__Supplied records__:
▼▼▼

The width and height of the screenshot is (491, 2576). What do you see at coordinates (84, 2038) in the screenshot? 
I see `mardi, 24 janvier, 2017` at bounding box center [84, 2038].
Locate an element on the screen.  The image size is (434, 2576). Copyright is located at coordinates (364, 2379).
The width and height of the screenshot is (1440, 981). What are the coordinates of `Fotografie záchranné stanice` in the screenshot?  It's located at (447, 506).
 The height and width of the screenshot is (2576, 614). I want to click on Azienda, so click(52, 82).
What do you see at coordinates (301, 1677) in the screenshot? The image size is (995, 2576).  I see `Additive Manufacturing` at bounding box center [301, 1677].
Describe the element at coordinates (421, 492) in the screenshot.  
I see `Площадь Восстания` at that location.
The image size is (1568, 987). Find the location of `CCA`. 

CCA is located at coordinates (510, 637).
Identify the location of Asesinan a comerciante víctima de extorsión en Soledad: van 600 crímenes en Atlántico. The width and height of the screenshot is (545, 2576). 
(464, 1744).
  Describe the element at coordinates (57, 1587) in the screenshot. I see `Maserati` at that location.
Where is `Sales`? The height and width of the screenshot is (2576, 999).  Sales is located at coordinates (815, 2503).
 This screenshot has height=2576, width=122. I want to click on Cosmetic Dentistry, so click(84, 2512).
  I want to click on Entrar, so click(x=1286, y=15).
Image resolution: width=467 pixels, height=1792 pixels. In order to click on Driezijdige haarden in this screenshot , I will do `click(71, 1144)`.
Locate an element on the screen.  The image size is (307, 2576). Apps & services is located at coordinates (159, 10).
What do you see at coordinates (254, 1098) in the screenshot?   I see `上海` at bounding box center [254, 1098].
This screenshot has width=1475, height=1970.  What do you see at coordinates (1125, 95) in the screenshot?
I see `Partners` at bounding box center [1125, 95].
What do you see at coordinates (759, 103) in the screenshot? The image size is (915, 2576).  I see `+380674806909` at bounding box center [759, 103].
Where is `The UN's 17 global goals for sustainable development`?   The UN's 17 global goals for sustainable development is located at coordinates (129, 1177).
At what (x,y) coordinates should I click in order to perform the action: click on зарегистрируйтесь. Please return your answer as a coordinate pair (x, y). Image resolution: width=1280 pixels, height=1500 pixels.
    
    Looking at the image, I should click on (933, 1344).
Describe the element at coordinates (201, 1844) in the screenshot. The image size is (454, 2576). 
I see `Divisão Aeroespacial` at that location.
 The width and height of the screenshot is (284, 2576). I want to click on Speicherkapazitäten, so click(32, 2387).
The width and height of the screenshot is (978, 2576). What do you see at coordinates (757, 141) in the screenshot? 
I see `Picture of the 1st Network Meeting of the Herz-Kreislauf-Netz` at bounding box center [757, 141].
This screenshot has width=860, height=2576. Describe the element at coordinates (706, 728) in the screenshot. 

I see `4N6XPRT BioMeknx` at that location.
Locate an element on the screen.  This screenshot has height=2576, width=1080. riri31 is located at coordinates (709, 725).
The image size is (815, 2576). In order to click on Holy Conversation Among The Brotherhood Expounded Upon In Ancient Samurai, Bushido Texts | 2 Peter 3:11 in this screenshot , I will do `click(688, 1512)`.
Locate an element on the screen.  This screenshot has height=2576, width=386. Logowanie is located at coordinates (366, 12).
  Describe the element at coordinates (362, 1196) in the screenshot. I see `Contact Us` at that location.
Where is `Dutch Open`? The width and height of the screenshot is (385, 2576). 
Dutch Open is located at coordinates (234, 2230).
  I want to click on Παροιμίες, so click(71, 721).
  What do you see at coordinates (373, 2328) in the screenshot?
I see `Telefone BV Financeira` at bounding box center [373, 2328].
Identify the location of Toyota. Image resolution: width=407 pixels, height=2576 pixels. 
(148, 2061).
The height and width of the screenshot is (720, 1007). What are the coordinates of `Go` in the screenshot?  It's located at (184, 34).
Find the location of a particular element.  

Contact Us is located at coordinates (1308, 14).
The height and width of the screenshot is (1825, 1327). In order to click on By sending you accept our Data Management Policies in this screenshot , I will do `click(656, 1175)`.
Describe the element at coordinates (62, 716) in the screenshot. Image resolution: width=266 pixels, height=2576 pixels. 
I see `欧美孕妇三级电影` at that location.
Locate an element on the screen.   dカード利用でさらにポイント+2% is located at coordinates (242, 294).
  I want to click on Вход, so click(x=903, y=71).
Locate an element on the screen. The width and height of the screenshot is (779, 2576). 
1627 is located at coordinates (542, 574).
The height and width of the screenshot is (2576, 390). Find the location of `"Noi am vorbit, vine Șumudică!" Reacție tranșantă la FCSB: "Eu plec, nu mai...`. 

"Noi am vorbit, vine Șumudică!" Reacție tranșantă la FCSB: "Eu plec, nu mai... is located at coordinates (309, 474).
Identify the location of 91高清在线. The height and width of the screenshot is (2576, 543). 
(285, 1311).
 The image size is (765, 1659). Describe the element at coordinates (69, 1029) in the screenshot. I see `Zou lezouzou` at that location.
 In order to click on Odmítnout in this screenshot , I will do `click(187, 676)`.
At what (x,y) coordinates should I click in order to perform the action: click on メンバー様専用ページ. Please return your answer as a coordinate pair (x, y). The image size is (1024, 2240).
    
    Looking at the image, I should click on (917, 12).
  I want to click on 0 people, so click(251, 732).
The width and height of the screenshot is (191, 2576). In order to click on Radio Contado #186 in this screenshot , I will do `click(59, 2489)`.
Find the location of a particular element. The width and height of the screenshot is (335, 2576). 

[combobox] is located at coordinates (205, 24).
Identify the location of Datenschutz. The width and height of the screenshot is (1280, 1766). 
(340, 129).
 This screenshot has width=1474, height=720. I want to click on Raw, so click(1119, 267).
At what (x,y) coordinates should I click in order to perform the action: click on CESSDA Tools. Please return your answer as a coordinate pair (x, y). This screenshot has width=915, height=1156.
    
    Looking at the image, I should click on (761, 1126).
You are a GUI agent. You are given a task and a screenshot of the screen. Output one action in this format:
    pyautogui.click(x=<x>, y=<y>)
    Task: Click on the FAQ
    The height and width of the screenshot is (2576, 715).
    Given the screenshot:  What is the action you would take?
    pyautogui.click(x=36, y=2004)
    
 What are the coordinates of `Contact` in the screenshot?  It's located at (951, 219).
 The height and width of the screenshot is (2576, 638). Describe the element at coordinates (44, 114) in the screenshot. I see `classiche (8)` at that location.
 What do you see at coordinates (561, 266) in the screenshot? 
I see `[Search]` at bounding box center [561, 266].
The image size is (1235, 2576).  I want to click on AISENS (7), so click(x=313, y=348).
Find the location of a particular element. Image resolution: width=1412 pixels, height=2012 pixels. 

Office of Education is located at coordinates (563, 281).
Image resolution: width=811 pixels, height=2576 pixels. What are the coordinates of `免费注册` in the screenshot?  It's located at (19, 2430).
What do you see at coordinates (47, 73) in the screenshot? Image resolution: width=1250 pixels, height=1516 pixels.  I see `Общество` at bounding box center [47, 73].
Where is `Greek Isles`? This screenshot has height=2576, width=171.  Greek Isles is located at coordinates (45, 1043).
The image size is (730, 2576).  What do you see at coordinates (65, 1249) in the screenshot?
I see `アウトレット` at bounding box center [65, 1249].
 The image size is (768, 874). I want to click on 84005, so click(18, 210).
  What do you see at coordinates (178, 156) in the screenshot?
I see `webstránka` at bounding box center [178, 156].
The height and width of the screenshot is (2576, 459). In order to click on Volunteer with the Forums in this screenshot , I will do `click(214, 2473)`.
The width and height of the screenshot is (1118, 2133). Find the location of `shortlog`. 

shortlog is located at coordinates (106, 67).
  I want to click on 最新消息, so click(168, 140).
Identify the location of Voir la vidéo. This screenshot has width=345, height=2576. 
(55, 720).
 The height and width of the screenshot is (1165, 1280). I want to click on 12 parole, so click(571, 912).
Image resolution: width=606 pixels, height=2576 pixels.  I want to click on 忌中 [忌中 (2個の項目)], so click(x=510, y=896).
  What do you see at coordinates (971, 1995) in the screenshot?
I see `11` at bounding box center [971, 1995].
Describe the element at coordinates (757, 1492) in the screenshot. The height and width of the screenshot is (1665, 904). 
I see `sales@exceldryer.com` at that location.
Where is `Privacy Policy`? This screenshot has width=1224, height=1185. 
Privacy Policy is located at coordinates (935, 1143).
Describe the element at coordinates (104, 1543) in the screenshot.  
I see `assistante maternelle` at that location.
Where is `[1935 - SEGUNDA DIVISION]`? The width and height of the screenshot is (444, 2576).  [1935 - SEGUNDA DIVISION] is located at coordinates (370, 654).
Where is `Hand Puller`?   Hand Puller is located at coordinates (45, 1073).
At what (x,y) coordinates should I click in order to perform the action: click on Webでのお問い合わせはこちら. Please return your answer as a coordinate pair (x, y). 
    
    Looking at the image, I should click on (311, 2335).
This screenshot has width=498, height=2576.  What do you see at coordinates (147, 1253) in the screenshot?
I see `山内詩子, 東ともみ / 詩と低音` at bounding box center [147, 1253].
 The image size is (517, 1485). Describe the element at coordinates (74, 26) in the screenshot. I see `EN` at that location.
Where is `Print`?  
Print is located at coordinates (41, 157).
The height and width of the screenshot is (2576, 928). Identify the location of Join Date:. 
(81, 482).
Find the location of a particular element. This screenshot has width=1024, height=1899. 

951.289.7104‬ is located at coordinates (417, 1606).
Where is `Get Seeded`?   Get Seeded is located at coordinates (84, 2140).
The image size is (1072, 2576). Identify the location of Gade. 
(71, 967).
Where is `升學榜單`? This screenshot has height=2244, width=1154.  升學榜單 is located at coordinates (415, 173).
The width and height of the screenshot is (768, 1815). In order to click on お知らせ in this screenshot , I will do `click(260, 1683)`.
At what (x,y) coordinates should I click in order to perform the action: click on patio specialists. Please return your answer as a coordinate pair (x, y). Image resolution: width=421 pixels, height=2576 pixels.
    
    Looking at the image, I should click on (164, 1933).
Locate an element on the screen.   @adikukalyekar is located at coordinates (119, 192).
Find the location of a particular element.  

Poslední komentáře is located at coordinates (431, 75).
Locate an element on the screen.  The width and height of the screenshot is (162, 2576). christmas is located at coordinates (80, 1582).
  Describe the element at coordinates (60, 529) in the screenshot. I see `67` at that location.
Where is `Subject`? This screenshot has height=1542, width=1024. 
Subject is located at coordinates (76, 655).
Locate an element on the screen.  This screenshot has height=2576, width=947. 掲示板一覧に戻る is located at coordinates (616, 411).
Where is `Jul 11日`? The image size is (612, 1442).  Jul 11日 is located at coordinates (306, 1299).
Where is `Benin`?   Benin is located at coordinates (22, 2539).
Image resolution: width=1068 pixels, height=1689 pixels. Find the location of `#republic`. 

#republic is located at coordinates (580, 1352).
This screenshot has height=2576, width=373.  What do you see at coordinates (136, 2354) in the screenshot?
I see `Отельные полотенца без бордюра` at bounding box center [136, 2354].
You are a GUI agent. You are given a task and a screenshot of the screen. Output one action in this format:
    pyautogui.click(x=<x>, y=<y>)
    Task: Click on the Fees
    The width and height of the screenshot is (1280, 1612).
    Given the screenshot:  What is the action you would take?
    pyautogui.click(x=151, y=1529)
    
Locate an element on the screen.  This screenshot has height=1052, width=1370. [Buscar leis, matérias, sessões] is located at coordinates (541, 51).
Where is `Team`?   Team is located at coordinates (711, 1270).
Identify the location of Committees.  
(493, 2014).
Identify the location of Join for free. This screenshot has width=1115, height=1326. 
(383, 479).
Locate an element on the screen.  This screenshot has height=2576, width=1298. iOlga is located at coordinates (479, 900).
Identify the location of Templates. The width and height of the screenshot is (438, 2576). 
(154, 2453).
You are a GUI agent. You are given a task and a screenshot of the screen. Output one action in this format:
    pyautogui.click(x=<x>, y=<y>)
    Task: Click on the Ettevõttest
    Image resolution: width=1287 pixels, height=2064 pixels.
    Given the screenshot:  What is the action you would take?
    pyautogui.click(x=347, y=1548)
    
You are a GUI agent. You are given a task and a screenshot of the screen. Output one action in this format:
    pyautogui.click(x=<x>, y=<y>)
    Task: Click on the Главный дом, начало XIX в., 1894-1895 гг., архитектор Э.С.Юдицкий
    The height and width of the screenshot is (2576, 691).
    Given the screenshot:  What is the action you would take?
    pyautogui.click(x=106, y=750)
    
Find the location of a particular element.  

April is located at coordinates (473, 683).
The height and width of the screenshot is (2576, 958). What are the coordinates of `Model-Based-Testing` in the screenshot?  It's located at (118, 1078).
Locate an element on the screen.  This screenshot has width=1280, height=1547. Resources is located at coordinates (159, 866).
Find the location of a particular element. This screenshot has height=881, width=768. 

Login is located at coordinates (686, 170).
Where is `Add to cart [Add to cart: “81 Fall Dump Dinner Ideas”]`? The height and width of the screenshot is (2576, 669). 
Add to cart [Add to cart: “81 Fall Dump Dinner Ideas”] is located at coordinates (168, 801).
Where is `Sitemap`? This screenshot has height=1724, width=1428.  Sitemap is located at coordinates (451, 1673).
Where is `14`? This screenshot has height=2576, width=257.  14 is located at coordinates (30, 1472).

▲▲▲

__Work required__: For this exercise, please output exactly the lines above starting at the line with "The height and width of the screenshot is (2576, 390)." and ending at the line with "In order to click on Odmítnout", ends included.

__Solution for this exercise__:
The height and width of the screenshot is (2576, 390). Find the location of `"Noi am vorbit, vine Șumudică!" Reacție tranșantă la FCSB: "Eu plec, nu mai...`. 

"Noi am vorbit, vine Șumudică!" Reacție tranșantă la FCSB: "Eu plec, nu mai... is located at coordinates (309, 474).
Identify the location of 91高清在线. The height and width of the screenshot is (2576, 543). 
(285, 1311).
 The image size is (765, 1659). Describe the element at coordinates (69, 1029) in the screenshot. I see `Zou lezouzou` at that location.
 In order to click on Odmítnout in this screenshot , I will do `click(187, 676)`.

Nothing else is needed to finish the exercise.